Records for this task:

════════

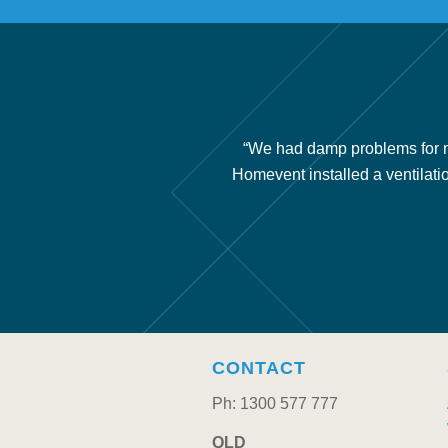
ery little air movement under
“We had damp problems for m
nce issues and we recommend
Homevent installed a ventilati
CONTACT
Ph: 1300 577 777
QLD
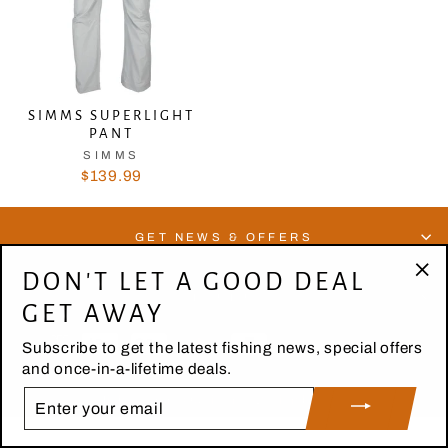
SIMMS SUPERLIGHT
PANT
SIMMS
$139.99
GET NEWS & OFFERS
DON'T LET A GOOD DEAL
"Cl
ABOUT US
GET AWAY
(es
Subscribe to get the latest fishing news, special offers
and once-in-a-lifetime deals.
ENTER
© 2026 High Country Outfitters | Design by Digital Snow
YOUR
EMAIL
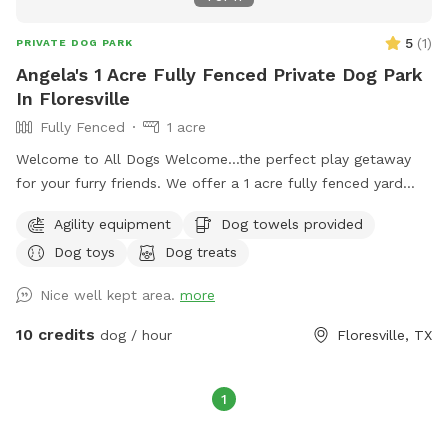
5
(
1
)
PRIVATE DOG PARK
Angela's 1 Acre Fully Fenced Private Dog Park
In Floresville
Fully Fenced
1 acre
Welcome to All Dogs Welcome…the perfect play getaway
for your furry friends. We offer a 1 acre fully fenced yard
with dog friendly activities including an obstacle course and
Agility equipment
Dog towels provided
kiddie pool.
Dog toys
Dog treats
Nice well kept area.
more
10 credits
dog / hour
Floresville, TX
1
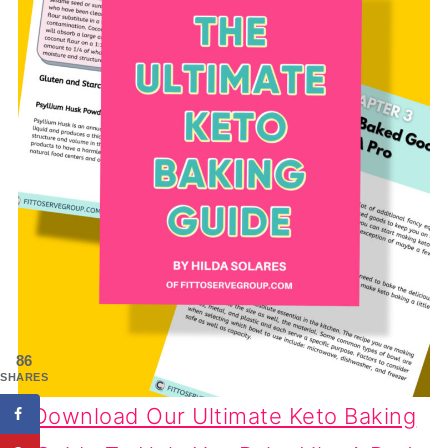
86
SHARES
Download Our Ultimate Keto Baking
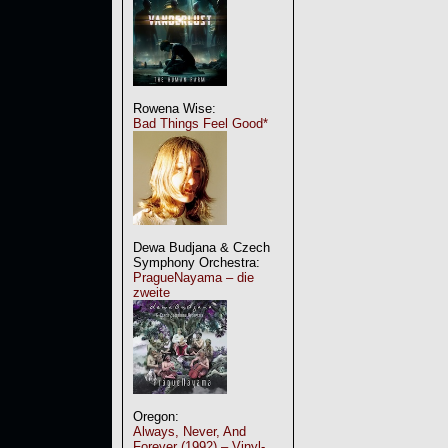
Rowena Wise:
Bad Things Feel Good*
Dewa Budjana & Czech
Symphony Orchestra:
PragueNayama – die
zweite
Oregon:
Always, Never, And
Forever (1992) – Vinyl-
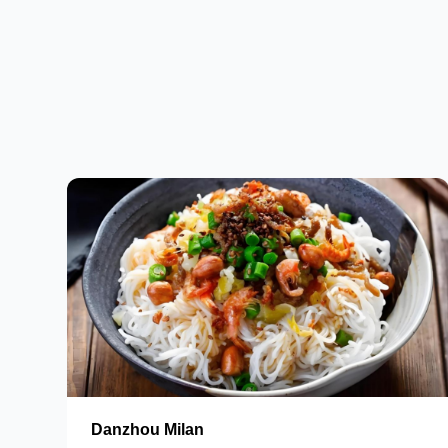
Danzhou Milan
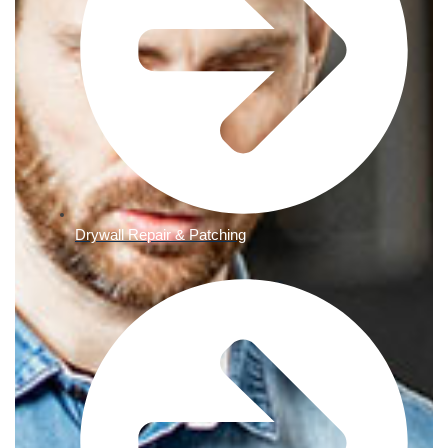
Drywall Repair & Patching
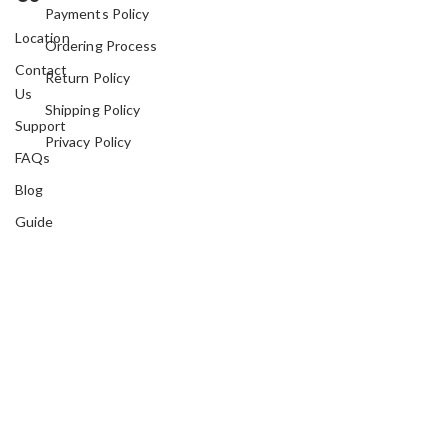
Payments Policy
Location
Ordering Process
Contact
Return Policy
Us
Shipping Policy
Support
Privacy Policy
FAQs
Blog
Guide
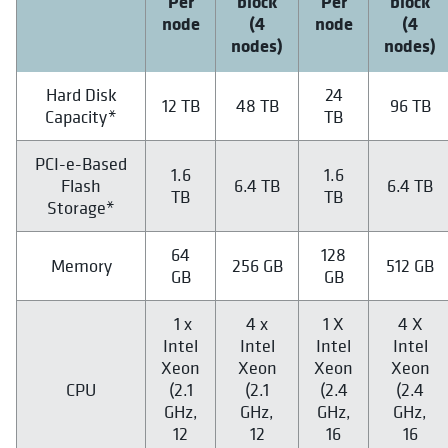
Per
block
Per
block
node
(4
node
(4
nodes)
nodes)
Hard Disk
24
12 TB
48 TB
96 TB
Capacity*
TB
PCI-e-Based
1.6
1.6
Flash
6.4 TB
6.4 TB
TB
TB
Storage*
64
128
Memory
256 GB
512 GB
GB
GB
1 x
4 x
1 X
4 X
Intel
Intel
Intel
Intel
Xeon
Xeon
Xeon
Xeon
CPU
(2.1
(2.1
(2.4
(2.4
GHz,
GHz,
GHz,
GHz,
12
12
16
16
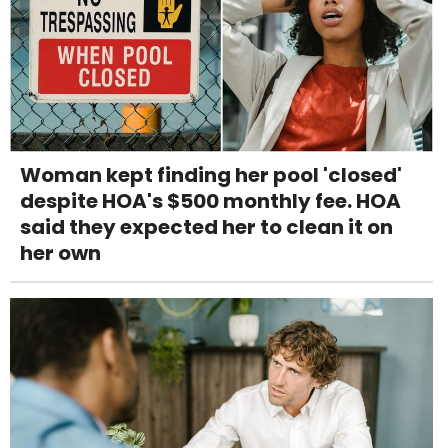
Woman kept finding her pool 'closed'
despite HOA's $500 monthly fee. HOA
said they expected her to clean it on
her own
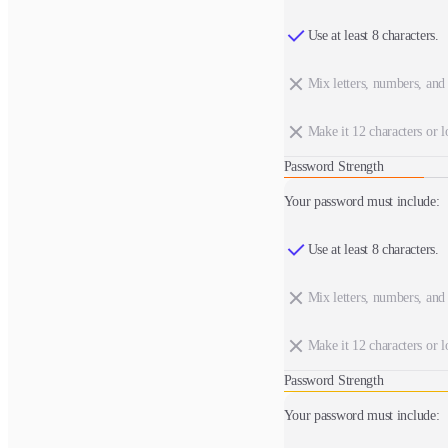
Use at least 8 characters.
Mix letters, numbers, and
Make it 12 characters or l
Password Strength
Your password must include:
Use at least 8 characters.
Mix letters, numbers, and
Make it 12 characters or l
Password Strength
Your password must include:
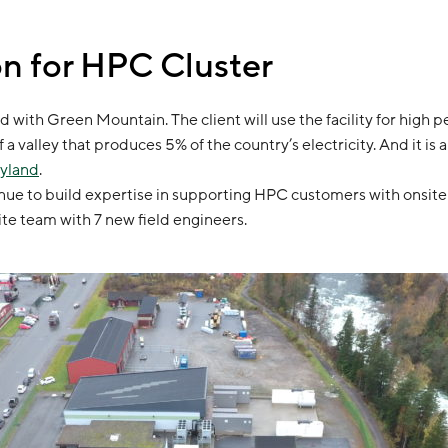
n for HPC Cluster
d with Green Mountain. The client will use the facility for high 
f a valley that produces 5% of the country’s electricity. And it 
Gyland
.
ue to build expertise in supporting HPC customers with onsite i
te team with 7 new field engineers.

════════

Description of the task:
Drop the images and transcribe the entries above exactly.

Task response:
ery little air movement under
“We had damp problems for m
nce issues and we recommend
Homevent installed a ventilati
CONTACT
Ph: 1300 577 777
QLD
SIMMS SUPERLIGHT
PANT
SIMMS
$139.99
GET NEWS & OFFERS
DON'T LET A GOOD DEAL
"Cl
ABOUT US
GET AWAY
(es
Subscribe to get the latest fishing news, special offers
and once-in-a-lifetime deals.
ENTER
© 2026 High Country Outfitters | Design by Digital Snow
YOUR
EMAIL
5
(
1
)
PRIVATE DOG PARK
Angela's 1 Acre Fully Fenced Private Dog Park
In Floresville
Fully Fenced
1 acre
Welcome to All Dogs Welcome…the perfect play getaway
for your furry friends. We offer a 1 acre fully fenced yard
with dog friendly activities including an obstacle course and
Agility equipment
Dog towels provided
kiddie pool.
Dog toys
Dog treats
Nice well kept area.
more
10 credits
dog / hour
Floresville, TX
1
86
SHARES
Download Our Ultimate Keto Baking
Rowena Wise:
Bad Things Feel Good*
Dewa Budjana & Czech
Symphony Orchestra:
PragueNayama – die
zweite
Oregon:
Always, Never, And
Forever (1992) – Vinyl-
Danzhou Milan
Drywall Repair & Patching
Payments Policy
Location
Ordering Process
Contact
Return Policy
Us
Shipping Policy
Support
Privacy Policy
FAQs
Blog
Guide
Per
block
Per
block
node
(4
node
(4
nodes)
nodes)
Hard Disk
24
12 TB
48 TB
96 TB
Capacity*
TB
PCI-e-Based
1.6
1.6
Flash
6.4 TB
6.4 TB
TB
TB
Storage*
64
128
Memory
256 GB
512 GB
GB
GB
1 x
4 x
1 X
4 X
Intel
Intel
Intel
Intel
Xeon
Xeon
Xeon
Xeon
CPU
(2.1
(2.1
(2.4
(2.4
GHz,
GHz,
GHz,
GHz,
12
12
16
16
Woman kept finding her pool 'closed'
despite HOA's $500 monthly fee. HOA
said they expected her to clean it on
her own
Use at least 8 characters.
Mix letters, numbers, and
Make it 12 characters or l
Password Strength
Your password must include:
Use at least 8 characters.
Mix letters, numbers, and
Make it 12 characters or l
Password Strength
Your password must include:
n for HPC Cluster
d with Green Mountain. The client will use the facility for high 
f a valley that produces 5% of the country’s electricity. And it 
Gyland
.
ue to build expertise in supporting HPC customers with onsite i
te team with 7 new field engineers.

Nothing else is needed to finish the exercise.